#### EXERCISE INSTRUCTIONS
Return the data below in full and exactly, except that the pictures are dropped.

#### EXERCISE DATA
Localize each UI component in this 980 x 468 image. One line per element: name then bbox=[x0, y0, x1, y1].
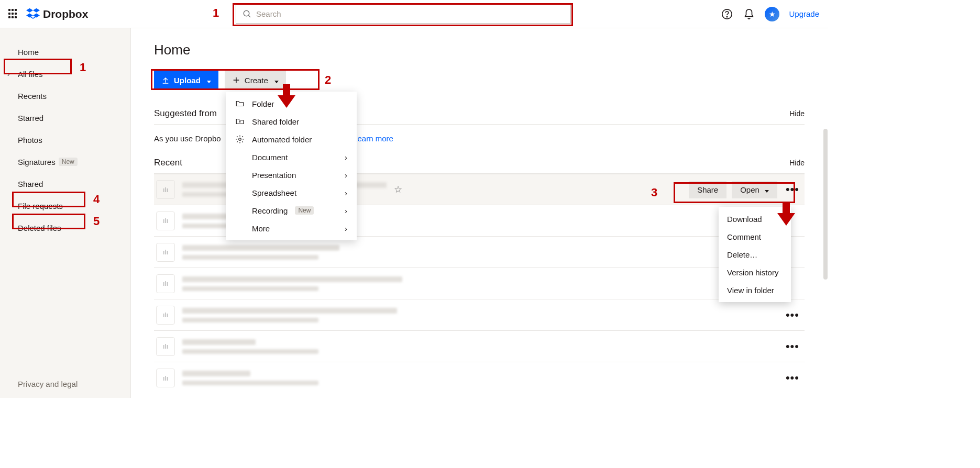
menu-item-presentation[interactable]: Presentation› bbox=[226, 166, 357, 184]
svg-point-3 bbox=[727, 16, 728, 17]
sidebar-label: All files bbox=[18, 70, 43, 79]
upload-icon bbox=[161, 76, 170, 84]
ctx-comment[interactable]: Comment bbox=[719, 228, 791, 246]
svg-line-1 bbox=[248, 15, 250, 17]
sidebar-label: Recents bbox=[18, 92, 47, 101]
menu-item-folder[interactable]: Folder bbox=[226, 95, 357, 113]
more-actions-icon[interactable]: ••• bbox=[783, 308, 802, 322]
upload-label: Upload bbox=[174, 76, 201, 85]
star-icon[interactable]: ☆ bbox=[394, 184, 402, 195]
plus-icon bbox=[232, 76, 240, 84]
more-actions-icon[interactable]: ••• bbox=[783, 183, 802, 196]
ctx-download[interactable]: Download bbox=[719, 210, 791, 228]
audio-file-icon: ılı bbox=[156, 211, 175, 230]
sidebar: Home ›All files Recents Starred Photos S… bbox=[0, 28, 131, 398]
menu-item-recording[interactable]: RecordingNew› bbox=[226, 202, 357, 219]
privacy-link[interactable]: Privacy and legal bbox=[18, 380, 78, 388]
ctx-view-in-folder[interactable]: View in folder bbox=[719, 281, 791, 299]
audio-file-icon: ılı bbox=[156, 369, 175, 387]
create-button[interactable]: Create bbox=[225, 71, 286, 90]
logo-text: Dropbox bbox=[43, 8, 88, 20]
sidebar-item-home[interactable]: Home bbox=[0, 41, 130, 63]
chevron-right-icon: › bbox=[345, 153, 347, 162]
sidebar-item-starred[interactable]: Starred bbox=[0, 107, 130, 129]
menu-label: More bbox=[252, 224, 270, 233]
chevron-down-icon bbox=[763, 185, 769, 194]
recent-row[interactable]: ılı ••• bbox=[154, 331, 805, 362]
sidebar-label: File requests bbox=[18, 202, 63, 210]
menu-item-shared-folder[interactable]: Shared folder bbox=[226, 113, 357, 130]
share-button[interactable]: Share bbox=[689, 181, 726, 198]
sidebar-item-file-requests[interactable]: File requests bbox=[0, 195, 130, 217]
menu-item-spreadsheet[interactable]: Spreadsheet› bbox=[226, 184, 357, 202]
menu-label: Automated folder bbox=[252, 135, 312, 144]
open-button[interactable]: Open bbox=[732, 181, 777, 198]
audio-file-icon: ılı bbox=[156, 337, 175, 356]
search-box[interactable] bbox=[236, 5, 571, 24]
avatar[interactable] bbox=[765, 7, 779, 21]
menu-item-more[interactable]: More› bbox=[226, 219, 357, 237]
suggested-pre: As you use Dropbo bbox=[154, 134, 221, 143]
open-label: Open bbox=[740, 185, 759, 194]
apps-grid-icon[interactable] bbox=[8, 9, 19, 19]
folder-icon bbox=[235, 99, 245, 108]
menu-label: Presentation bbox=[252, 171, 296, 180]
sidebar-label: Photos bbox=[18, 136, 42, 144]
recent-row[interactable]: ılı ••• bbox=[154, 362, 805, 394]
search-input[interactable] bbox=[256, 9, 564, 18]
chevron-down-icon bbox=[272, 76, 279, 85]
upgrade-link[interactable]: Upgrade bbox=[789, 9, 819, 18]
menu-label: Recording bbox=[252, 206, 288, 215]
suggested-heading: Suggested from bbox=[154, 108, 217, 119]
svg-point-0 bbox=[244, 10, 249, 16]
context-menu: Download Comment Delete… Version history… bbox=[719, 207, 791, 302]
chevron-right-icon: › bbox=[345, 188, 347, 197]
audio-file-icon: ılı bbox=[156, 306, 175, 325]
sidebar-item-all-files[interactable]: ›All files bbox=[0, 63, 130, 85]
sidebar-label: Shared bbox=[18, 180, 43, 188]
recent-heading: Recent bbox=[154, 158, 182, 168]
sidebar-item-recents[interactable]: Recents bbox=[0, 85, 130, 107]
sidebar-item-deleted-files[interactable]: Deleted files bbox=[0, 217, 130, 239]
menu-item-automated-folder[interactable]: Automated folder bbox=[226, 130, 357, 148]
page-title: Home bbox=[154, 42, 805, 58]
sidebar-item-shared[interactable]: Shared bbox=[0, 173, 130, 195]
create-label: Create bbox=[245, 76, 268, 85]
audio-file-icon: ılı bbox=[156, 243, 175, 262]
learn-more-link[interactable]: Learn more bbox=[353, 134, 393, 143]
search-icon bbox=[243, 9, 252, 19]
ctx-version-history[interactable]: Version history bbox=[719, 263, 791, 281]
topbar-right: Upgrade bbox=[721, 7, 819, 21]
chevron-right-icon: › bbox=[7, 70, 9, 78]
sidebar-label: Starred bbox=[18, 114, 43, 122]
sidebar-item-photos[interactable]: Photos bbox=[0, 129, 130, 151]
chevron-right-icon: › bbox=[345, 206, 347, 215]
chevron-down-icon bbox=[205, 76, 211, 85]
sidebar-label: Home bbox=[18, 48, 39, 57]
gear-icon bbox=[235, 135, 245, 144]
notifications-icon[interactable] bbox=[743, 8, 755, 20]
new-badge: New bbox=[59, 158, 78, 166]
upload-button[interactable]: Upload bbox=[154, 71, 218, 90]
hide-suggested[interactable]: Hide bbox=[789, 109, 805, 118]
menu-label: Shared folder bbox=[252, 117, 299, 126]
menu-item-document[interactable]: Document› bbox=[226, 148, 357, 166]
audio-file-icon: ılı bbox=[156, 274, 175, 293]
more-actions-icon[interactable]: ••• bbox=[783, 371, 802, 385]
scrollbar[interactable] bbox=[823, 129, 828, 280]
ctx-delete[interactable]: Delete… bbox=[719, 246, 791, 263]
recent-row[interactable]: ılı bbox=[154, 237, 805, 268]
sidebar-item-signatures[interactable]: SignaturesNew bbox=[0, 151, 130, 173]
recent-row[interactable]: ılı ••• bbox=[154, 299, 805, 331]
shared-folder-icon bbox=[235, 117, 245, 126]
top-bar: Dropbox Upgrade bbox=[0, 0, 828, 28]
hide-recent[interactable]: Hide bbox=[789, 159, 805, 167]
create-menu: Folder Shared folder Automated folder Do… bbox=[226, 92, 357, 240]
more-actions-icon[interactable]: ••• bbox=[783, 340, 802, 353]
search-container bbox=[236, 5, 571, 24]
logo[interactable]: Dropbox bbox=[26, 7, 88, 21]
recent-row[interactable]: ılı bbox=[154, 268, 805, 299]
menu-label: Document bbox=[252, 153, 288, 162]
chevron-right-icon: › bbox=[345, 171, 347, 180]
help-icon[interactable] bbox=[721, 8, 733, 20]
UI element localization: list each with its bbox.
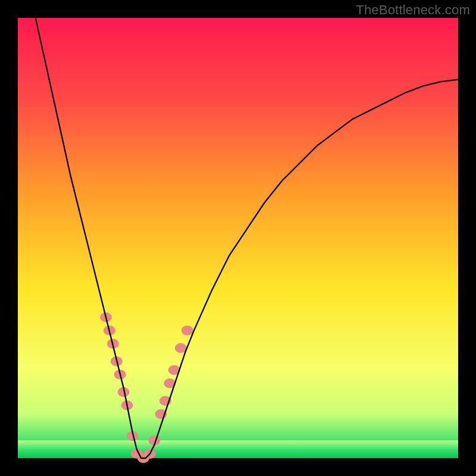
bottleneck-curve-path — [36, 18, 458, 458]
marker-group — [100, 312, 193, 463]
chart-frame: TheBottleneck.com — [0, 0, 476, 476]
highlight-dot — [181, 325, 193, 335]
watermark-text: TheBottleneck.com — [356, 2, 470, 18]
curve-layer — [18, 18, 458, 458]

#### EXERCISE RESPONSE
Localize each UI component in this 980 x 468 image. One line per element: name then bbox=[x0, y0, x1, y1].
menu-item-presentation[interactable]: Presentation› bbox=[226, 166, 357, 184]
svg-point-3 bbox=[727, 16, 728, 17]
sidebar-label: All files bbox=[18, 70, 43, 79]
upload-icon bbox=[161, 76, 170, 84]
ctx-comment[interactable]: Comment bbox=[719, 228, 791, 246]
svg-line-1 bbox=[248, 15, 250, 17]
sidebar-label: Recents bbox=[18, 92, 47, 101]
menu-item-folder[interactable]: Folder bbox=[226, 95, 357, 113]
more-actions-icon[interactable]: ••• bbox=[783, 308, 802, 322]
upload-label: Upload bbox=[174, 76, 201, 85]
star-icon[interactable]: ☆ bbox=[394, 184, 402, 195]
plus-icon bbox=[232, 76, 240, 84]
more-actions-icon[interactable]: ••• bbox=[783, 183, 802, 196]
ctx-download[interactable]: Download bbox=[719, 210, 791, 228]
audio-file-icon: ılı bbox=[156, 211, 175, 230]
sidebar: Home ›All files Recents Starred Photos S… bbox=[0, 28, 131, 398]
menu-item-recording[interactable]: RecordingNew› bbox=[226, 202, 357, 219]
privacy-link[interactable]: Privacy and legal bbox=[18, 380, 78, 388]
ctx-view-in-folder[interactable]: View in folder bbox=[719, 281, 791, 299]
audio-file-icon: ılı bbox=[156, 369, 175, 387]
create-button[interactable]: Create bbox=[225, 71, 286, 90]
logo-text: Dropbox bbox=[43, 8, 88, 20]
sidebar-item-home[interactable]: Home bbox=[0, 41, 130, 63]
chevron-right-icon: › bbox=[345, 153, 347, 162]
sidebar-item-starred[interactable]: Starred bbox=[0, 107, 130, 129]
menu-label: More bbox=[252, 224, 270, 233]
chevron-down-icon bbox=[763, 185, 769, 194]
recent-row[interactable]: ılı ••• bbox=[154, 331, 805, 362]
sidebar-label: File requests bbox=[18, 202, 63, 210]
menu-item-shared-folder[interactable]: Shared folder bbox=[226, 113, 357, 130]
share-button[interactable]: Share bbox=[689, 181, 726, 198]
sidebar-item-file-requests[interactable]: File requests bbox=[0, 195, 130, 217]
menu-item-spreadsheet[interactable]: Spreadsheet› bbox=[226, 184, 357, 202]
menu-label: Automated folder bbox=[252, 135, 312, 144]
open-button[interactable]: Open bbox=[732, 181, 777, 198]
audio-file-icon: ılı bbox=[156, 337, 175, 356]
search-box[interactable] bbox=[236, 5, 571, 24]
avatar[interactable] bbox=[765, 7, 779, 21]
menu-item-more[interactable]: More› bbox=[226, 219, 357, 237]
suggested-pre: As you use Dropbo bbox=[154, 134, 221, 143]
open-label: Open bbox=[740, 185, 759, 194]
apps-grid-icon[interactable] bbox=[8, 9, 19, 19]
folder-icon bbox=[235, 99, 245, 108]
menu-label: Presentation bbox=[252, 171, 296, 180]
sidebar-label: Photos bbox=[18, 136, 42, 144]
recent-row[interactable]: ılı ••• bbox=[154, 362, 805, 394]
search-input[interactable] bbox=[256, 9, 564, 18]
chevron-down-icon bbox=[272, 76, 279, 85]
upgrade-link[interactable]: Upgrade bbox=[789, 9, 819, 18]
menu-label: Recording bbox=[252, 206, 288, 215]
suggested-heading: Suggested from bbox=[154, 108, 217, 119]
svg-point-0 bbox=[244, 10, 249, 16]
context-menu: Download Comment Delete… Version history… bbox=[719, 207, 791, 302]
chevron-right-icon: › bbox=[345, 188, 347, 197]
audio-file-icon: ılı bbox=[156, 306, 175, 325]
sidebar-item-all-files[interactable]: ›All files bbox=[0, 63, 130, 85]
sidebar-label: Shared bbox=[18, 180, 43, 188]
recent-heading: Recent bbox=[154, 158, 182, 168]
sidebar-item-recents[interactable]: Recents bbox=[0, 85, 130, 107]
sidebar-item-deleted-files[interactable]: Deleted files bbox=[0, 217, 130, 239]
menu-item-automated-folder[interactable]: Automated folder bbox=[226, 130, 357, 148]
page-title: Home bbox=[154, 42, 805, 58]
sidebar-item-shared[interactable]: Shared bbox=[0, 173, 130, 195]
create-label: Create bbox=[245, 76, 268, 85]
audio-file-icon: ılı bbox=[156, 243, 175, 262]
learn-more-link[interactable]: Learn more bbox=[353, 134, 393, 143]
search-icon bbox=[243, 9, 252, 19]
ctx-version-history[interactable]: Version history bbox=[719, 263, 791, 281]
topbar-right: Upgrade bbox=[721, 7, 819, 21]
chevron-right-icon: › bbox=[7, 70, 9, 78]
sidebar-label: Starred bbox=[18, 114, 43, 122]
sidebar-item-photos[interactable]: Photos bbox=[0, 129, 130, 151]
chevron-right-icon: › bbox=[345, 206, 347, 215]
chevron-down-icon bbox=[205, 76, 211, 85]
sidebar-label: Home bbox=[18, 48, 39, 57]
gear-icon bbox=[235, 135, 245, 144]
notifications-icon[interactable] bbox=[743, 8, 755, 20]
new-badge: New bbox=[59, 158, 78, 166]
upload-button[interactable]: Upload bbox=[154, 71, 218, 90]
hide-suggested[interactable]: Hide bbox=[789, 109, 805, 118]
menu-label: Shared folder bbox=[252, 117, 299, 126]
menu-item-document[interactable]: Document› bbox=[226, 148, 357, 166]
audio-file-icon: ılı bbox=[156, 274, 175, 293]
more-actions-icon[interactable]: ••• bbox=[783, 371, 802, 385]
scrollbar[interactable] bbox=[823, 129, 828, 280]
ctx-delete[interactable]: Delete… bbox=[719, 246, 791, 263]
recent-row[interactable]: ılı bbox=[154, 237, 805, 268]
sidebar-item-signatures[interactable]: SignaturesNew bbox=[0, 151, 130, 173]
recent-row[interactable]: ılı ••• bbox=[154, 299, 805, 331]
shared-folder-icon bbox=[235, 117, 245, 126]
top-bar: Dropbox Upgrade bbox=[0, 0, 828, 28]
hide-recent[interactable]: Hide bbox=[789, 159, 805, 167]
create-menu: Folder Shared folder Automated folder Do… bbox=[226, 92, 357, 240]
more-actions-icon[interactable]: ••• bbox=[783, 340, 802, 353]
search-container bbox=[236, 5, 571, 24]
logo[interactable]: Dropbox bbox=[26, 7, 88, 21]
recent-row[interactable]: ılı bbox=[154, 268, 805, 299]
menu-label: Document bbox=[252, 153, 288, 162]
chevron-right-icon: › bbox=[345, 171, 347, 180]
help-icon[interactable] bbox=[721, 8, 733, 20]
UI element localization: list each with its bbox.
bottleneck-curve-path — [36, 18, 458, 458]
marker-group — [100, 312, 193, 463]
chart-frame: TheBottleneck.com — [0, 0, 476, 476]
highlight-dot — [181, 325, 193, 335]
watermark-text: TheBottleneck.com — [356, 2, 470, 18]
curve-layer — [18, 18, 458, 458]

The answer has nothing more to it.